#### Records for this task:
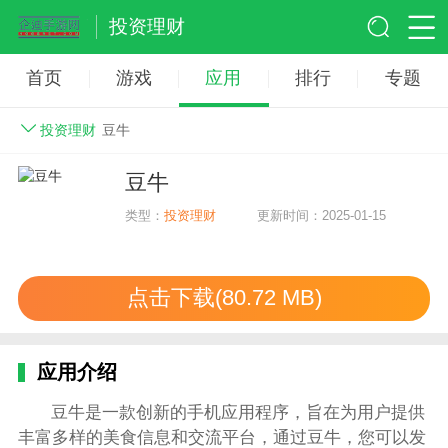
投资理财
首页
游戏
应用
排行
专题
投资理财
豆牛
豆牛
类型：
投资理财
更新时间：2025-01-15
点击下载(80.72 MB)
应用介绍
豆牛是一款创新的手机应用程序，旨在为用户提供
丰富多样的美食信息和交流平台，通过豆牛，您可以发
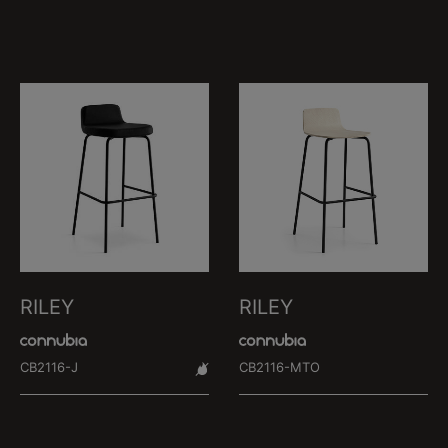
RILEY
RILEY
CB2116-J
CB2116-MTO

#### Task goal:
From the records given above, reproduce all text exactly and exclude each picture.

#### Worked solution:
投资理财
首页
游戏
应用
排行
专题
投资理财
豆牛
豆牛
类型：
投资理财
更新时间：2025-01-15
点击下载(80.72 MB)
应用介绍
豆牛是一款创新的手机应用程序，旨在为用户提供
丰富多样的美食信息和交流平台，通过豆牛，您可以发
RILEY
RILEY
CB2116-J
CB2116-MTO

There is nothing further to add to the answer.